Parents Caring for Parents Support Thread (Part 2)

@Colorado_mom are they in a small town? We were so fortunate to find the care we had for my Dad last year before he passed away. My Mom was 82 and helping my Dad up when he fell down which was not good. My parents came to terms with the fact that they would have to pay (not cheap) to get the help they needed. Is your Dad concerned about being able to afford care or can they just not find it?

That is definitely an issue for my mil. She will accept help if that help is covered by either the state or insurance. It’s when she has to pay for it that’s the problem

Even though they can.

Although some things she not willing to do at all. Like use transportation that the county senior services has

NYC transit buses here are “leaning” (tilt down at the front door at stops) and also have a fold-out ramp for wheelchairs and walkers. When a wheelchair passenger boards, one of the sets of seats parallel to the sides is folded up and the driver secures the wheelchair. When this started, it took forever but now, 10ish years later it’s totally accepted by all, including the drivers.

Have you ever observed the buses she would be taking?

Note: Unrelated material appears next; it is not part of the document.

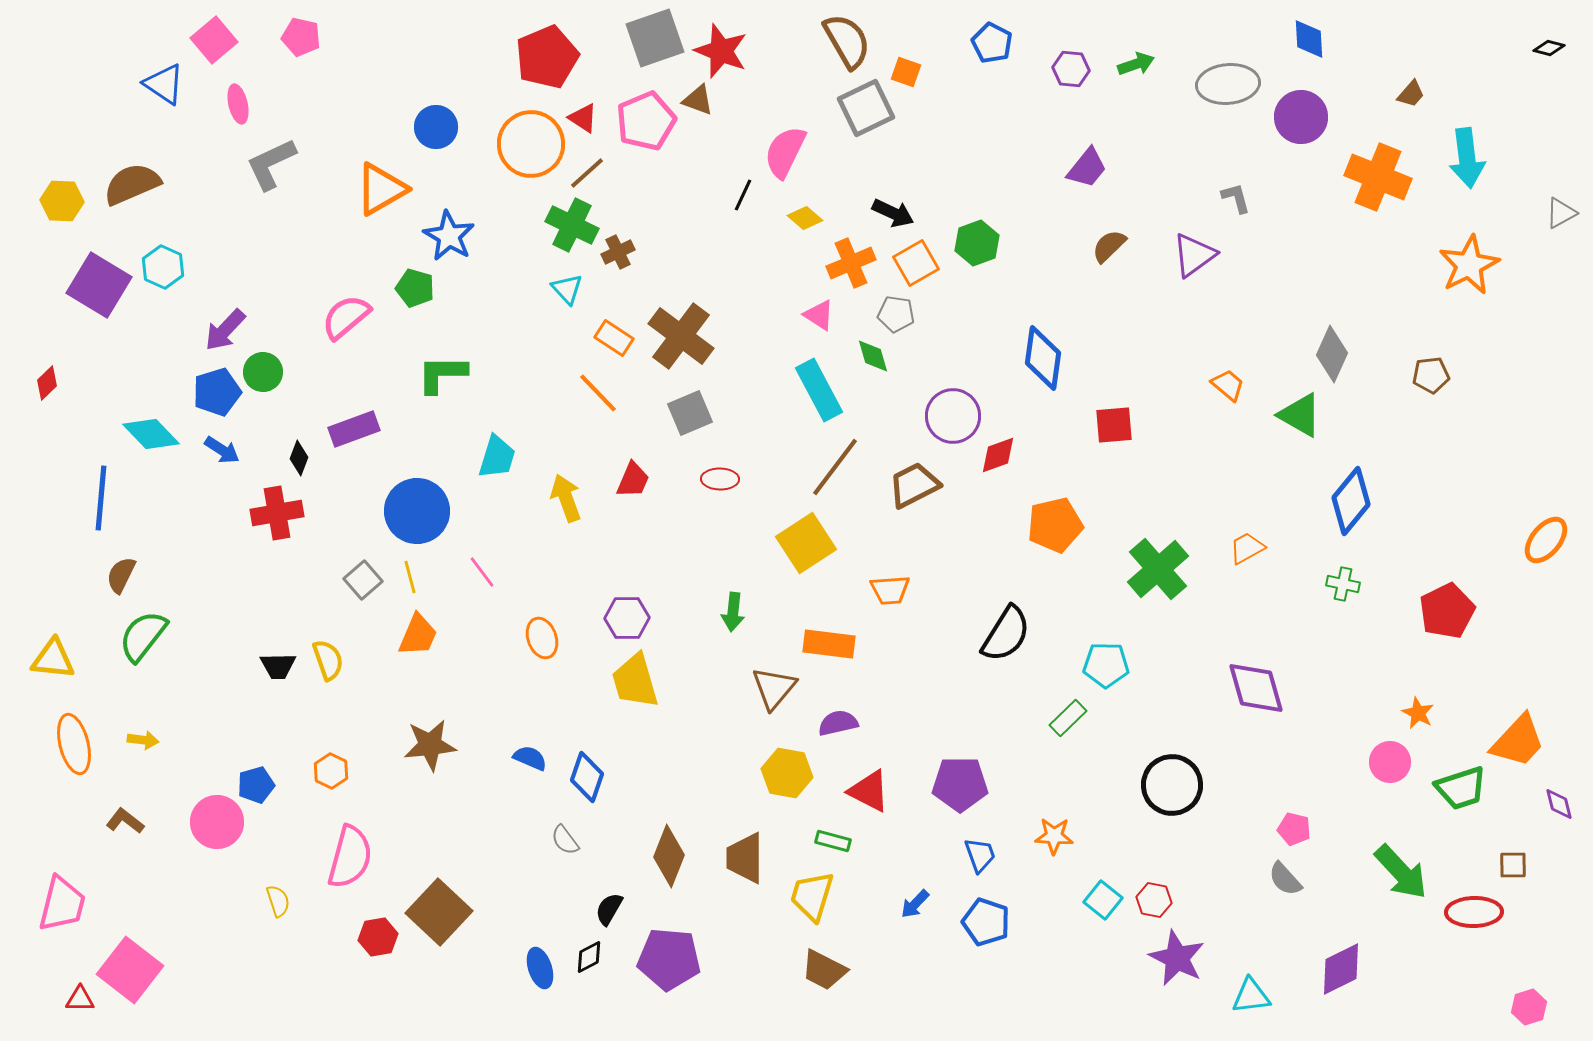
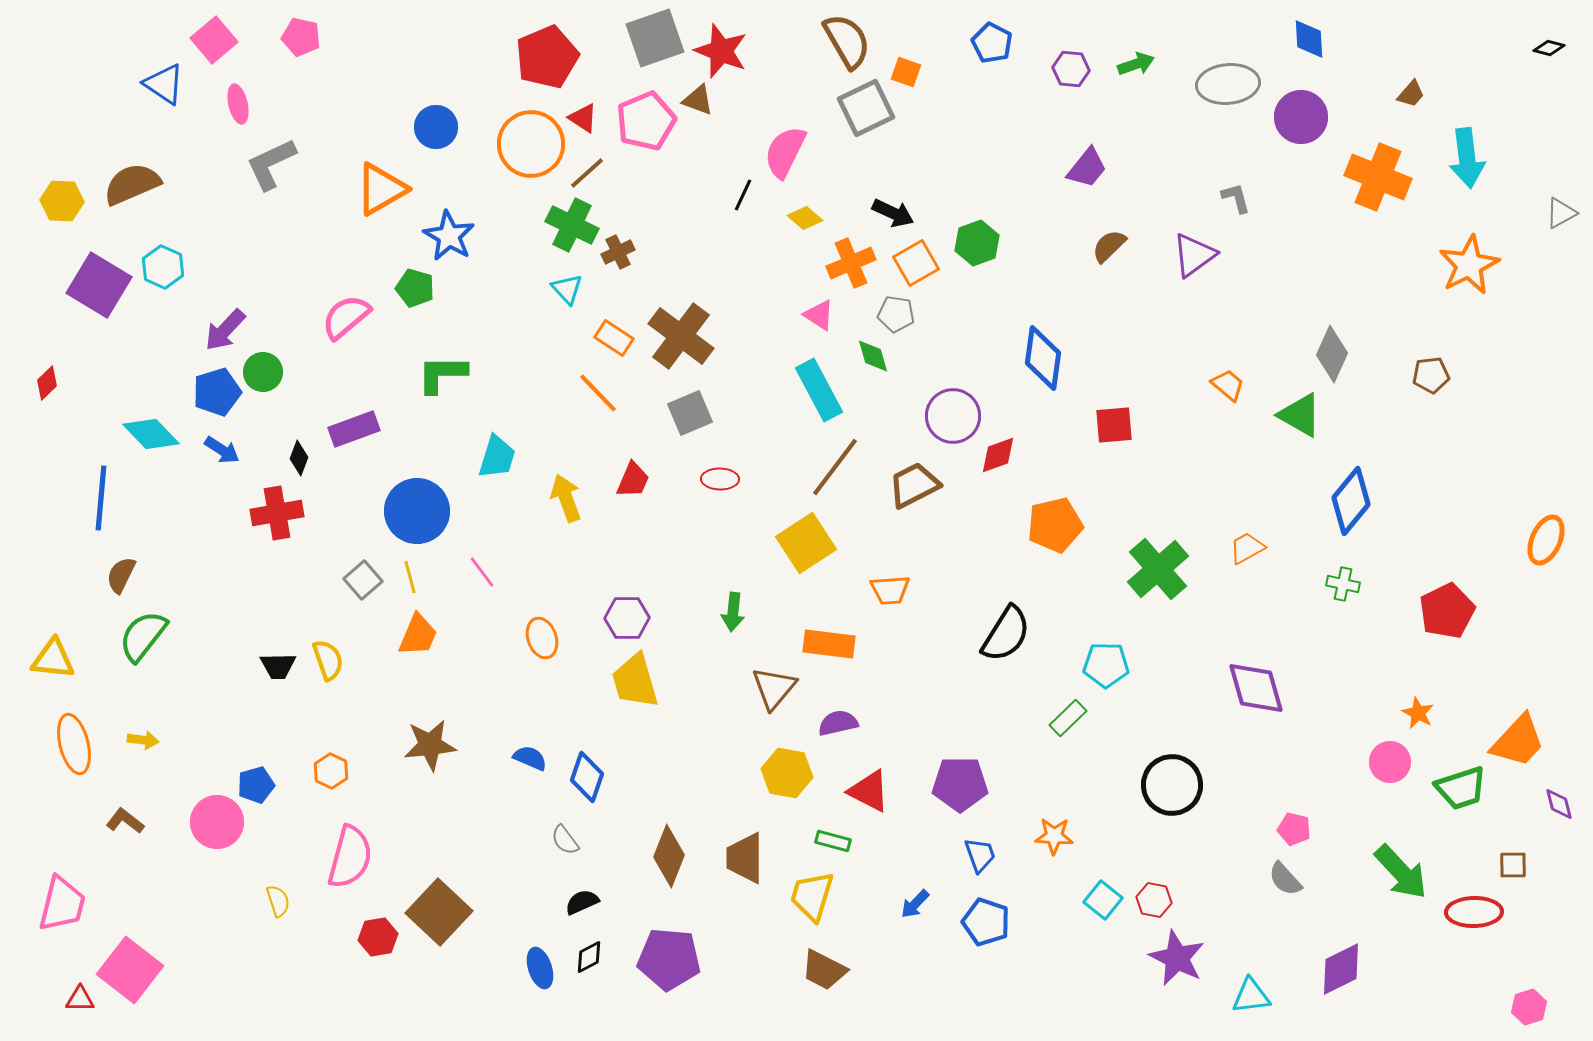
orange ellipse at (1546, 540): rotated 15 degrees counterclockwise
black semicircle at (609, 909): moved 27 px left, 7 px up; rotated 36 degrees clockwise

When we go next, we can ask to see the bus and how to board

I suspect that there is a way for those with less mobility to board a bus at an independent/assisted living place!

They originally had hoped to get some free help via Medicare (and might have qualified for a bit of skilled nursing right after he came home from rehab had they not procrastinated). Over time, they’ve realized they will have to pay, and despite his wife telling people otherwise he really is willing to pay. It has taken them a while to get past sticker shock, and they seem to have concerns whether they pay per hour (housekeeper spends too much on her cellphone) or per job (housekeeper leaves too fast).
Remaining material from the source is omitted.